“Those who think much, for the most part, write little – those who write much, generally, think little,” offered Samuel Paterson in a collection of essays published in 1772 by his friend, Joseph Johnson. It was not a sentiment with which Johnson agreed.
Over five decades, beginning in 1760, Johnson published a heterogeneous collection of writers, united for the most part by their conviction that the written word had the power to refashion the world. “If I shall be, but in a single instance, the means of saving the life of a fellow creature, the little trouble I have had in throwing my thoughts together upon the subject will not be lost labour, nor these pages, few as they are, be written in vain,” wrote Edward Rigby in 1776.
Rigby’s particular focus was childbirth, examined in Essay on the Uterine Haemorrhage.
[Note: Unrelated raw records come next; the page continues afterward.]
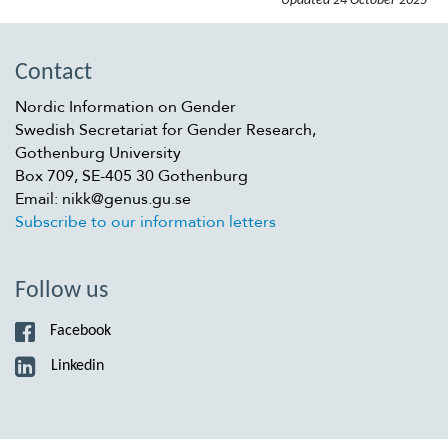
Updated
24 October 2025
Contact
Nordic Information on Gender
Swedish Secretariat for Gender Research,
Gothenburg University
Box 709, SE-405 30 Gothenburg
Email: nikk@genus.gu.se
Subscribe to our information letters
Follow us
Facebook
Linkedin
The lifelines offered by other Johnson authors were less literal, but no less imperative: vigorous rebuttals of the status quo as it affected women, children, political radicals, and those non-conformist Protestants known as Dissenters, among whom was Johnson himself, born into a Baptist family in Liverpool in 1738, later a convert to Unitarianism.
Johnson categorised the writers he published as “respectable and scientific”, responsible for work “generally of a Moral, Philosophical and Medical Nature”; for their defenders they constituted an “aristocracy of talents”. They included poets Cowper, Coleridge, Wordsworth and Anna Barbauld, philosopher Mary Wollstonecraft, scientists including Joseph Priestley, journalist and political philosopher William Godwin, early advocates of the abolition of slavery, and children’s author Sarah Trimmer, whose Fabulous Histories Designed for the Instruction of Children Respecting their Treatment of Animals later inspired the lasting dislike of fellow children’s author, Beatrix Potter.
Johnson “delighted in doing good”, wrote Godwin, his friend from the 1790s. At the weekly gatherings the publisher organised in rooms above his shop at 72 St Paul’s Churchyard, in the shadow of the cathedral, guests were nurtured on “the feast of reason and the flow of soul”. Conversation the first time he met Johnson, noted Godwin, centred on Voltaire and Cicero.